3 komentarzy na temat “Szybkie łączenie plików MP3 w systemie macOS

  1. Piotrze, ale wiesz, że właściwie to możesz potencjalnie uzyskać plik niezgodny ze standardem. Chodzi tu o metadane, tagi ID itp. Taki wynikowy plik może działać, ale to raczej zasługa odtwarzacza, który przewidział taką formę, a nie tego, że plik jest OK. Podobnie masz z plikami stron HTML, czy dokumentami Word. Przeglądarka najczęściej wyświetli całość zawartości, ale wyobraź sobie sytuację, że w każdym pliku był zadeklarowany inny tytuł lub co gorsza kodowanie znaków. Oczywiście zastrzegłeś, że pliki mają te same parametry, ale jeśli trafisz na format plików dźwiękowych, który w metadanych zapisuje długość nagrania (nie pamiętam, czy MP3 robi to), to może okazać się, że niektóre odtwarzacze odtworzą, np. Tylko pierwszy odcinek lub taki fragment od początku, którego czas odpowiada metadanym w pliku ostatnim z kolejki. Warto o tym pamiętać przy publikowaniu nagrań w internecie lub dzieleniem się nimi ze znajomymi. U Ciebie może grać OK, a u kogoś nie i może nawet nie być świadomy, że nie odsłuchał całości.
    Oczywiście sposób jest fajny i sam z niego niejednokrotnie korzystałem, choć raczej w przypadku tekstu, np. HTML itp., a nie dźwięku, ale przy publikowaniu takiej porady warto zwrócić na to uwagę, bo nie jest to oczywiste, że dopasowanie parametrów częstotliwości, jakości itd. Zawsze załatwia sprawę. W przypadku dźwięku, to chyba najwrażliwsza cecha, to ta długość nagrania zapisana w metadanych.

  2. Dzięki Michale za tę istotną uwagę. Tak, wiem o tym, ale akurat łączone przeze mnie pliki mają dokładnie te same parametry. Są generowane przeze mnie. Jedyna różnica to ich długość.
    Dobrze, że o tym wspomniałeś. Dzięki raz jeszcze.

  3. Jasne, że tak, ale trafiłem się – perfekcjonista programista, który w dodatku szczególnie interesuje się bezpieczeństwem – i chciałem zwrócić uwagę, nie tyle na fakt, że jest to zła metoda, co na fakt, że odtwarzanie takiego wynikowego pliku dźwiękowego (choć mile widziane przez użytkownika) nie świadczy dobrze o odtwarzaczu. Oczywiście mówimy tutaj wyłącznie o przypadku, gdy długość utworu jest wymagana w metadanych danego formatu.

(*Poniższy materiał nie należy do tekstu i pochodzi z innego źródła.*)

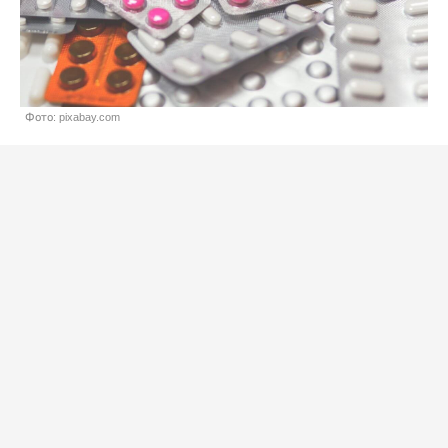
Фото: pixabay.com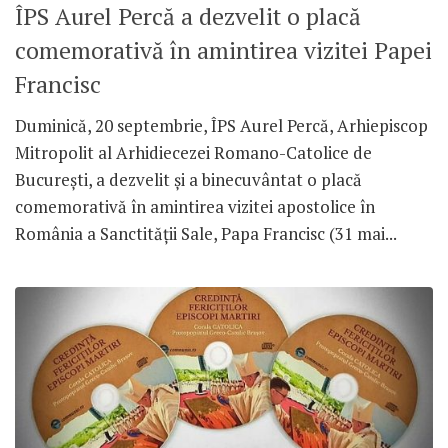
ÎPS Aurel Percă a dezvelit o placă
comemorativă în amintirea vizitei Papei
Francisc
Duminică, 20 septembrie, ÎPS Aurel Percă, Arhiepiscop
Mitropolit al Arhidiecezei Romano-Catolice de
București, a dezvelit și a binecuvântat o placă
comemorativă în amintirea vizitei apostolice în
România a Sanctității Sale, Papa Francisc (31 mai...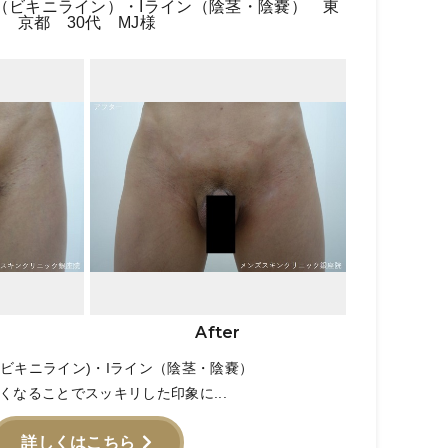
（ビキニライン）・Iライン（陰茎・陰嚢） 東
京都 30代 MJ様
After
(ビキニライン)・Iライン（陰茎・陰嚢）
くなることでスッキリした印象に...
詳しくはこちら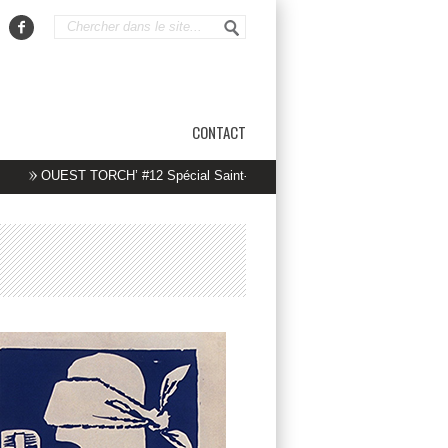
CONTACT
OUEST TORCH’ #12 Spécial Saint-Nazaire
La lutte paie… et continue !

Nie wiem, jak to jest w wypadku MP3, ale jeśli informacja o długości utworu będzie istniała w metadanych i jednocześnie będzie sprzeczna z rzeczywistą długością pliku, to nie mamy gwarancji, z której długości utworu skorzysta program odtwarzający. Dlatego fajnie, że pomysł na połączenie podałeś i jeśli w danym przypadku zadziała, to OK, ale myślę, że odradzam publikowanie tak połączonych plików, np.: w formie podcastów, bo można podać kilka powodów, dla których nie jest to dobrą praktyką. U kogoś może odtwarzać się tylko fragment, choć istotnie rzadko to się zdarza. Inna przyczyna, to odtwarzacz może odgrywać wszystko, ale menedżer plików może wyświetlać długość utworu z metadanych nieadekwatną do wielkości pliku w bajtach z systemu plików. Wreszcie, usługi hostingowe lub antywirusy mogą czepiać się takich plików ze względu na niezgodność metadanych z rzeczywistą wielkością pliku. Innymi słowy, wszystko OK dopóki działa i co więcej, w 99% przypadków będzie działać, bo użytkownicy oczekują, że ich odtwarzacze będą sobie z tym radzić. Niestety wiąże się to z ignorowaniem lub pobłażliwym traktowaniem długości utworu, zapisanej w metadanych, a ponieważ zasady bezpiecznego programowania wymagają dokładnego sprawdzania spójności danych, to nie jestem zwolennikiem takiego podejścia odtwarzaczy. Stąd mój komentarz, uzupełniający informację o ewentualnych skutkach łączenia takich plików, w intencji promowania dobrych praktyk, generowania takich plików, które będą kompatybilne z jak największą liczbą odtwarzaczy. Również takich, które mocno dbają o spójność danych.
    PS.: A teraz okaże się, że w metadanych MP3 nie ma długości utworu. 🙂
    PS2.: Przenoszenie złośliwego kodu w obrazkach, a nawet wstrzykiwanie się w SQL, też niedaleko od tego stoi. Technikalia są inne i kontekst sytuacyjnego użycia, ale logika podobna, też chodzi o długości danych, raz w liczbie, raz w znaku o wartości zero, ale chodzi o to samo – albo w interesie atakującego jest wirtualnie przyciąć długość danych albo wirtualnie ją wydłużyć.
    PS3.: Oczywiście przejaskrawiam i robię burzę w szklance wody, ale z bezpieczeństwem i jego zasadami jest dokładnie tak samo, jak z dostępnością i jej zasadami, więc mam nadzieję, że zrozumiesz nieco zakręconego na tej kwestii i proszę o wyrozumiałość.